### WHAT TO DO
All the entries need to be duplicated exactly, with the pictures omitted.

★ ★ ★ ★ ★

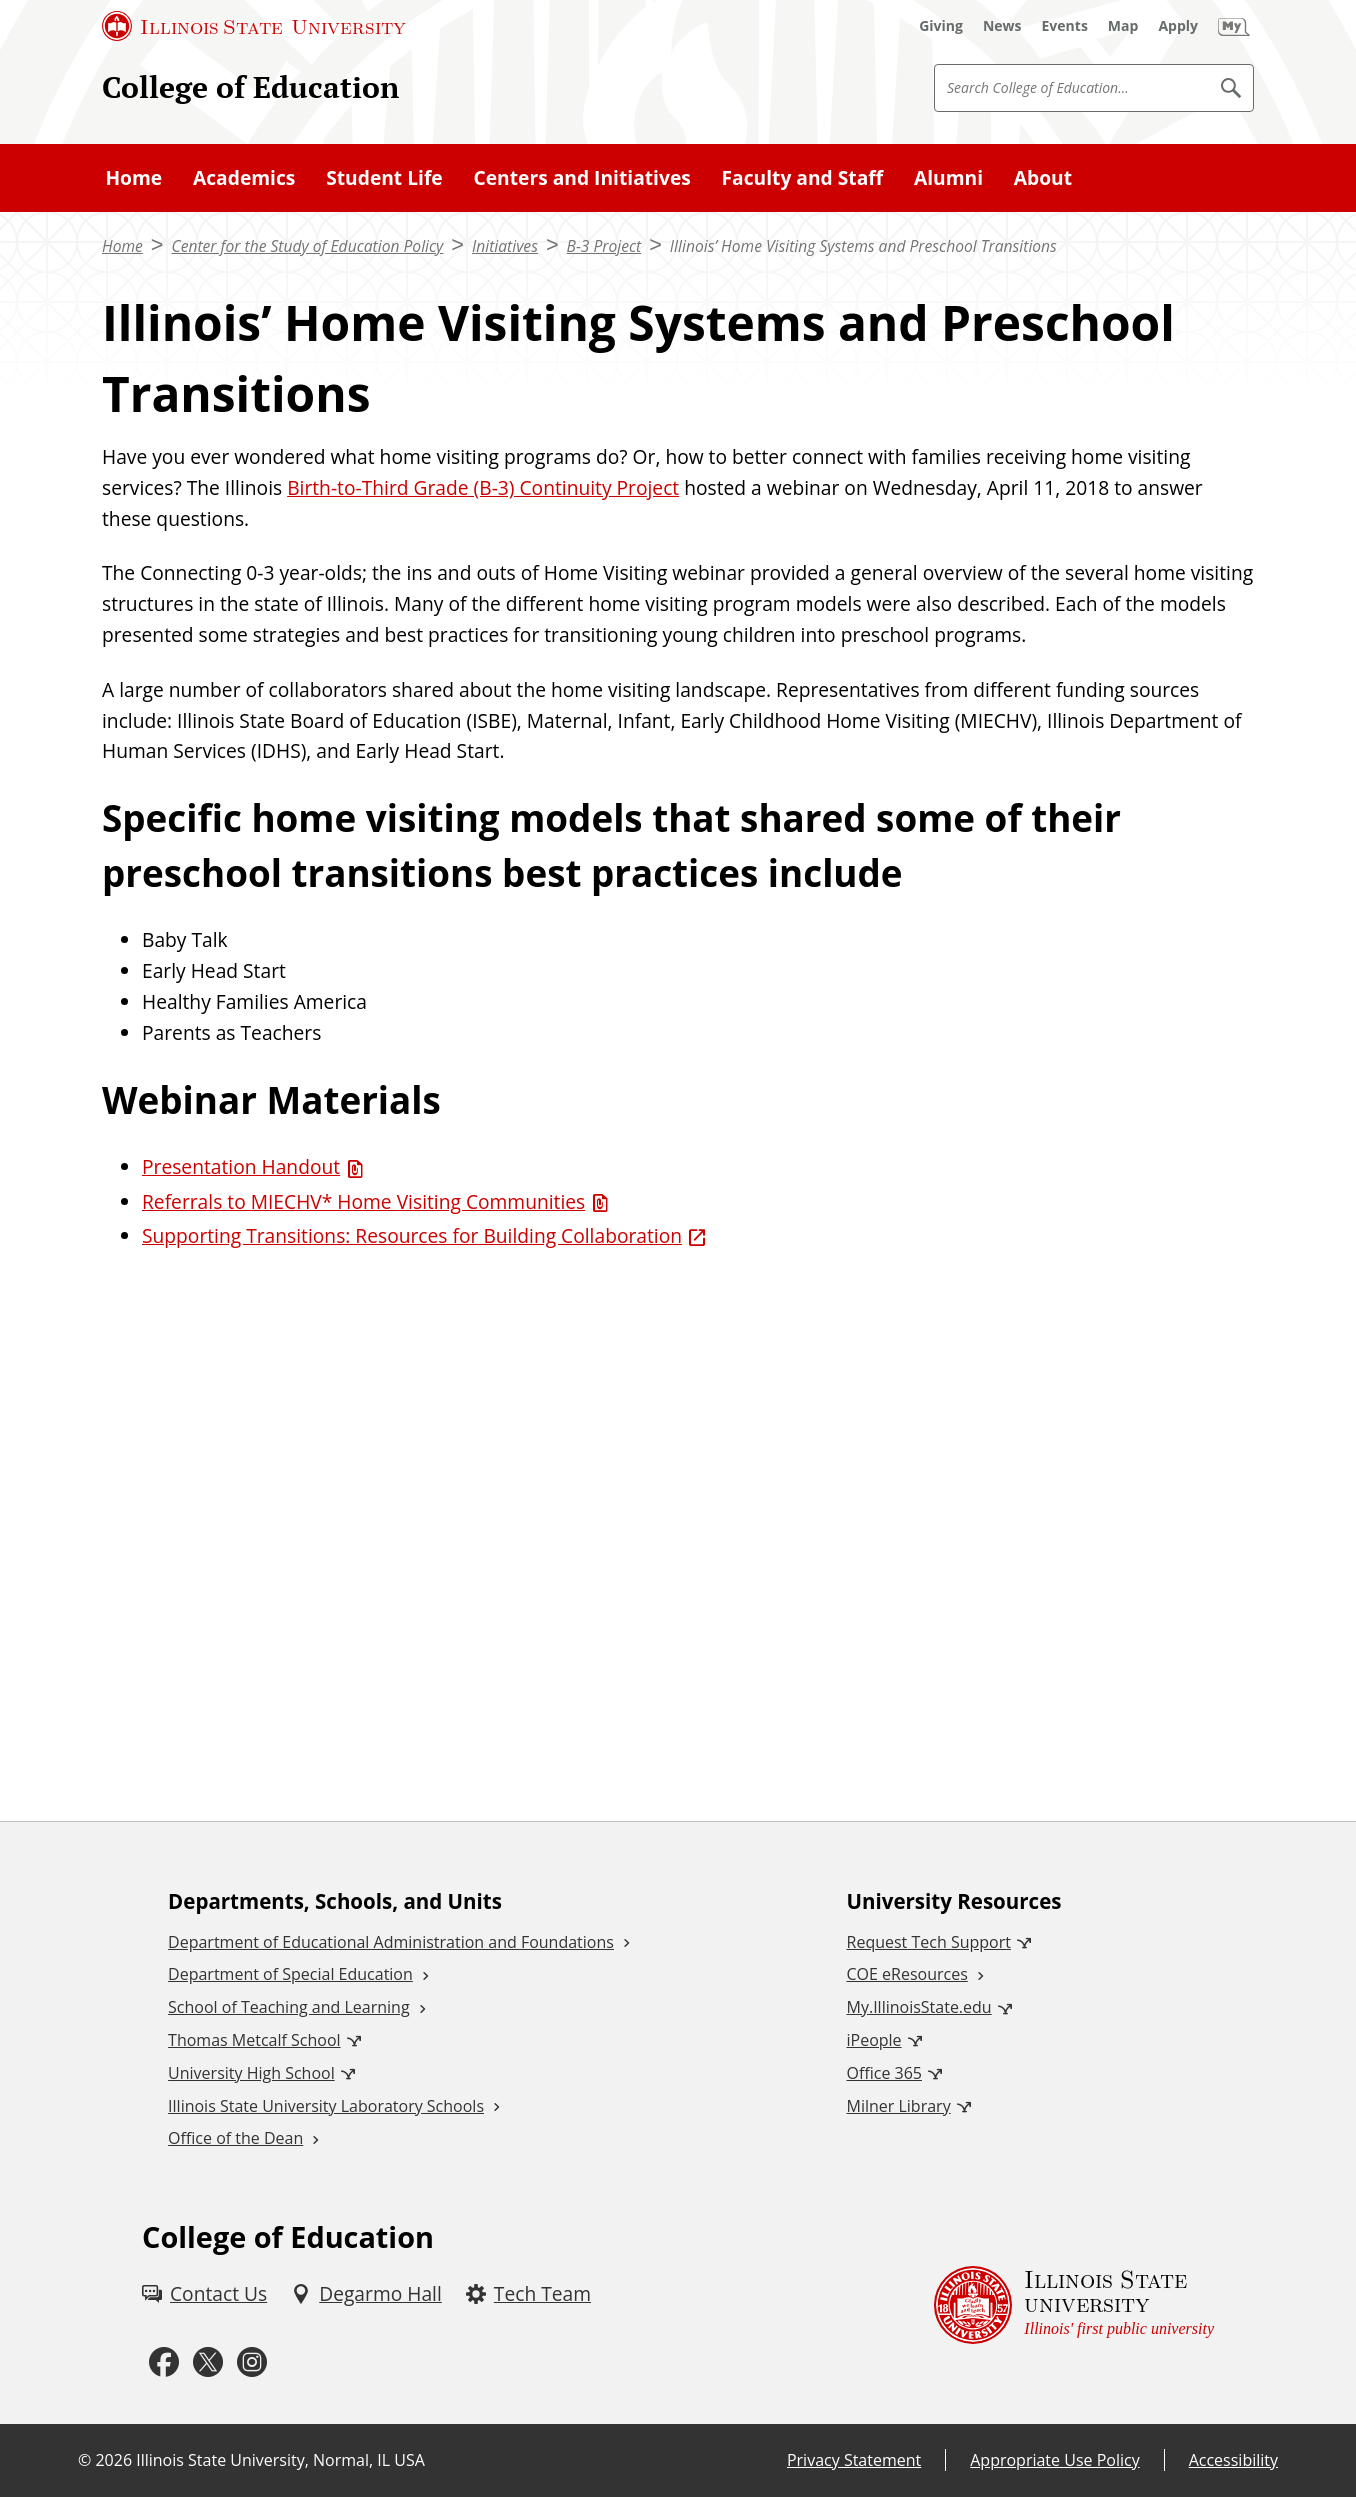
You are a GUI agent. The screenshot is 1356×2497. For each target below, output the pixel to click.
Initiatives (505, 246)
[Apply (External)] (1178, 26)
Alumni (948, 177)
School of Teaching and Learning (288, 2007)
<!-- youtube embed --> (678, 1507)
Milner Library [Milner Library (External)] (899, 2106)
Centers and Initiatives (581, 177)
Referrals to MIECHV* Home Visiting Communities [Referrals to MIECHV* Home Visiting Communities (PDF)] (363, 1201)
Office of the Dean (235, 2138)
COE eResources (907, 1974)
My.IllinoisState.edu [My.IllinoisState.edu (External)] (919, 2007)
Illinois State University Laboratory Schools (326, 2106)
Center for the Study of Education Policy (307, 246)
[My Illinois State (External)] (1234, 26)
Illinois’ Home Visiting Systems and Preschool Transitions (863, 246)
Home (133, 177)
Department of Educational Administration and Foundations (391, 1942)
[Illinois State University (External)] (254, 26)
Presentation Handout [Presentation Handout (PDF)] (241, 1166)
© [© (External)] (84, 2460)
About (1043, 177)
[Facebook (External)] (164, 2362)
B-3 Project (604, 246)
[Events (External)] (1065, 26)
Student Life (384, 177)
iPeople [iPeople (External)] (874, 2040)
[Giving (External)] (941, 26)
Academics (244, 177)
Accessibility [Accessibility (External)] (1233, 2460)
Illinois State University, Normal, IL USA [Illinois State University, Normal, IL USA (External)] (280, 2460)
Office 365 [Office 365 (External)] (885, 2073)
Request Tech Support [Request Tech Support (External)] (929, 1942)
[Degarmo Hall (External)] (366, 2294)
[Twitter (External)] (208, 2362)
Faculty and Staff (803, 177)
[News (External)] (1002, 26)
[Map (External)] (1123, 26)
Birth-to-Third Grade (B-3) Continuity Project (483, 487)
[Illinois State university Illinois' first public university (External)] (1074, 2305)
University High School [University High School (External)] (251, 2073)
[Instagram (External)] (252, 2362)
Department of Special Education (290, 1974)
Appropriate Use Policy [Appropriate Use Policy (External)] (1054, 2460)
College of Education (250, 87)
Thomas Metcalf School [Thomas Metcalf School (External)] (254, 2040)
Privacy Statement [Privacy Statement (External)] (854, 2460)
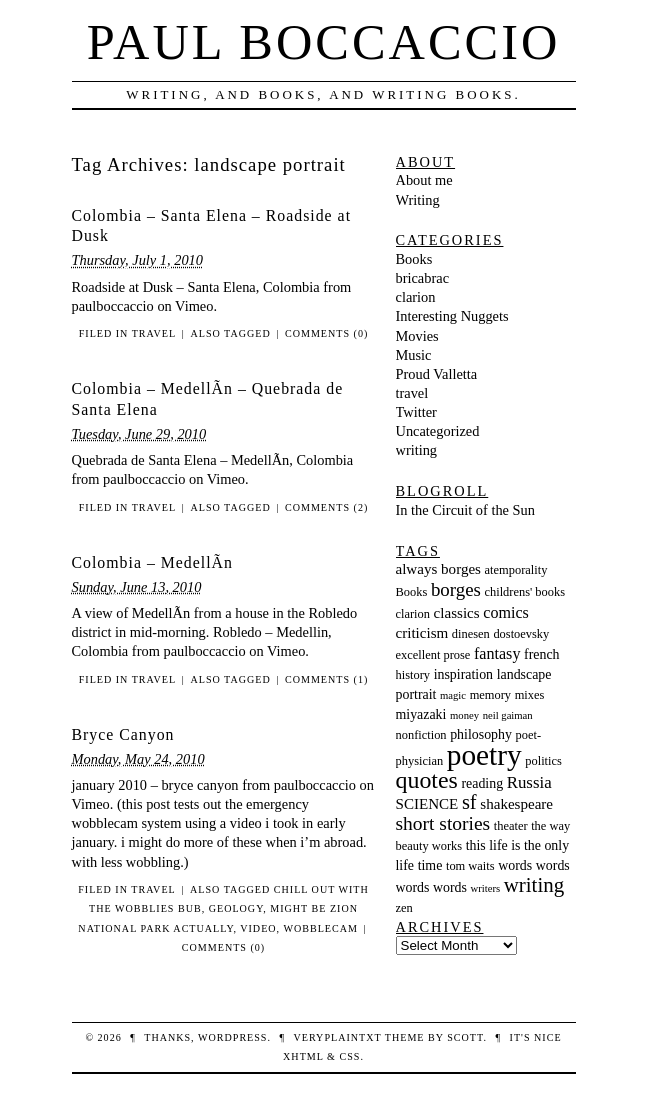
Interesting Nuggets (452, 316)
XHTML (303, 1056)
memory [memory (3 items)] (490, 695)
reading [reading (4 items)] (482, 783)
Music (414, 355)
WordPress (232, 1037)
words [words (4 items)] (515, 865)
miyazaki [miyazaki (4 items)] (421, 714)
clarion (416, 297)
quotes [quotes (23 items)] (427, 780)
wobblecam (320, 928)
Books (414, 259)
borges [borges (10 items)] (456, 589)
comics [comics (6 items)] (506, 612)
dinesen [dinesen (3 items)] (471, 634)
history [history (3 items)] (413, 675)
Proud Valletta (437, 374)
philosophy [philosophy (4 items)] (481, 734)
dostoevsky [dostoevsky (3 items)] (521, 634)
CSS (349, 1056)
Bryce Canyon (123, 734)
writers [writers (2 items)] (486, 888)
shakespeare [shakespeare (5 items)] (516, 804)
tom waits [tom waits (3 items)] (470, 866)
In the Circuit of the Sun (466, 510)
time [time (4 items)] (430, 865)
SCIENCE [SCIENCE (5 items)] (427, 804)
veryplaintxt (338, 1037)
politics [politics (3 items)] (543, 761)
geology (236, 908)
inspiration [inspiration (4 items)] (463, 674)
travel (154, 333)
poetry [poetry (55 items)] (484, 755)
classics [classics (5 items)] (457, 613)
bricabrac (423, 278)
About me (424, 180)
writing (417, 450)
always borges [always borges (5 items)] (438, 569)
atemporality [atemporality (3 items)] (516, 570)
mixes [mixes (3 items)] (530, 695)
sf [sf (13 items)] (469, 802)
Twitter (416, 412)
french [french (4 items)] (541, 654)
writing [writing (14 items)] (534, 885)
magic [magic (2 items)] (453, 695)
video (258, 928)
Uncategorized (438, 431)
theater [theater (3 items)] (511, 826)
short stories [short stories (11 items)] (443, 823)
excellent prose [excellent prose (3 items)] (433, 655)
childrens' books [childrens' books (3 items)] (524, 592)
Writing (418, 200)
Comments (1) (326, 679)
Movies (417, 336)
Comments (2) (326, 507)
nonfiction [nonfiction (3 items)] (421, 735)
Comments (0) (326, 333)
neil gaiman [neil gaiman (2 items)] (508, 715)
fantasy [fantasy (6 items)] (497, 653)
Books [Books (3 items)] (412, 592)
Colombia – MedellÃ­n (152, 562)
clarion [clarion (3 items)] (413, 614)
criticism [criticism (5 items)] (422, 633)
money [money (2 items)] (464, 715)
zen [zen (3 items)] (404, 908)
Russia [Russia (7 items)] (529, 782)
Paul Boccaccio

★ ★ ★ ★ ★

### SOLUTION FOR THIS PROBLEM
You are a GUI agent. The screenshot is 1356×2497. For each target below, output the pixel to click.
Initiatives (505, 246)
[Apply (External)] (1178, 26)
Alumni (948, 177)
School of Teaching and Learning (288, 2007)
<!-- youtube embed --> (678, 1507)
Milner Library [Milner Library (External)] (899, 2106)
Centers and Initiatives (581, 177)
Referrals to MIECHV* Home Visiting Communities [Referrals to MIECHV* Home Visiting Communities (PDF)] (363, 1201)
Office of the Dean (235, 2138)
COE eResources (907, 1974)
My.IllinoisState.edu [My.IllinoisState.edu (External)] (919, 2007)
Illinois State University Laboratory Schools (326, 2106)
Center for the Study of Education Policy (307, 246)
[My Illinois State (External)] (1234, 26)
Illinois’ Home Visiting Systems and Preschool Transitions (863, 246)
Home (133, 177)
Department of Educational Administration and Foundations (391, 1942)
[Illinois State University (External)] (254, 26)
Presentation Handout [Presentation Handout (PDF)] (241, 1166)
© [© (External)] (84, 2460)
About (1043, 177)
[Facebook (External)] (164, 2362)
B-3 Project (604, 246)
[Events (External)] (1065, 26)
Student Life (384, 177)
iPeople [iPeople (External)] (874, 2040)
[Giving (External)] (941, 26)
Academics (244, 177)
Accessibility [Accessibility (External)] (1233, 2460)
Illinois State University, Normal, IL USA [Illinois State University, Normal, IL USA (External)] (280, 2460)
Office 365 [Office 365 (External)] (885, 2073)
Request Tech Support [Request Tech Support (External)] (929, 1942)
[Degarmo Hall (External)] (366, 2294)
[Twitter (External)] (208, 2362)
Faculty and Staff (803, 177)
[News (External)] (1002, 26)
[Map (External)] (1123, 26)
Birth-to-Third Grade (B-3) Continuity Project (483, 487)
[Illinois State university Illinois' first public university (External)] (1074, 2305)
University High School [University High School (External)] (251, 2073)
[Instagram (External)] (252, 2362)
Department of Special Education (290, 1974)
Appropriate Use Policy [Appropriate Use Policy (External)] (1054, 2460)
College of Education (250, 87)
Thomas Metcalf School [Thomas Metcalf School (External)] (254, 2040)
Privacy Statement [Privacy Statement (External)] (854, 2460)
Interesting Nuggets (452, 316)
XHTML (303, 1056)
memory [memory (3 items)] (490, 695)
reading [reading (4 items)] (482, 783)
Music (414, 355)
WordPress (232, 1037)
words [words (4 items)] (515, 865)
miyazaki [miyazaki (4 items)] (421, 714)
clarion (416, 297)
quotes [quotes (23 items)] (427, 780)
wobblecam (320, 928)
Books (414, 259)
borges [borges (10 items)] (456, 589)
comics [comics (6 items)] (506, 612)
dinesen [dinesen (3 items)] (471, 634)
history [history (3 items)] (413, 675)
Proud Valletta (437, 374)
philosophy [philosophy (4 items)] (481, 734)
dostoevsky [dostoevsky (3 items)] (521, 634)
CSS (349, 1056)
Bryce Canyon (123, 734)
writers [writers (2 items)] (486, 888)
shakespeare [shakespeare (5 items)] (516, 804)
tom waits [tom waits (3 items)] (470, 866)
In the Circuit of the Sun (466, 510)
time [time (4 items)] (430, 865)
SCIENCE [SCIENCE (5 items)] (427, 804)
veryplaintxt (338, 1037)
politics [politics (3 items)] (543, 761)
geology (236, 908)
inspiration [inspiration (4 items)] (463, 674)
travel (154, 333)
poetry [poetry (55 items)] (484, 755)
classics [classics (5 items)] (457, 613)
bricabrac (423, 278)
About me (424, 180)
writing (417, 450)
always borges [always borges (5 items)] (438, 569)
atemporality [atemporality (3 items)] (516, 570)
mixes [mixes (3 items)] (530, 695)
sf [sf (13 items)] (469, 802)
Twitter (416, 412)
french [french (4 items)] (541, 654)
writing [writing (14 items)] (534, 885)
magic [magic (2 items)] (453, 695)
video (258, 928)
Uncategorized (438, 431)
theater [theater (3 items)] (511, 826)
short stories [short stories (11 items)] (443, 823)
excellent prose [excellent prose (3 items)] (433, 655)
childrens' books [childrens' books (3 items)] (524, 592)
Writing (418, 200)
Comments (1) (326, 679)
Movies (417, 336)
Comments (2) (326, 507)
nonfiction [nonfiction (3 items)] (421, 735)
Comments (0) (326, 333)
neil gaiman [neil gaiman (2 items)] (508, 715)
fantasy [fantasy (6 items)] (497, 653)
Books [Books (3 items)] (412, 592)
Colombia – MedellÃ­n (152, 562)
clarion [clarion (3 items)] (413, 614)
criticism [criticism (5 items)] (422, 633)
money [money (2 items)] (464, 715)
zen [zen (3 items)] (404, 908)
Russia [Russia (7 items)] (529, 782)
Paul Boccaccio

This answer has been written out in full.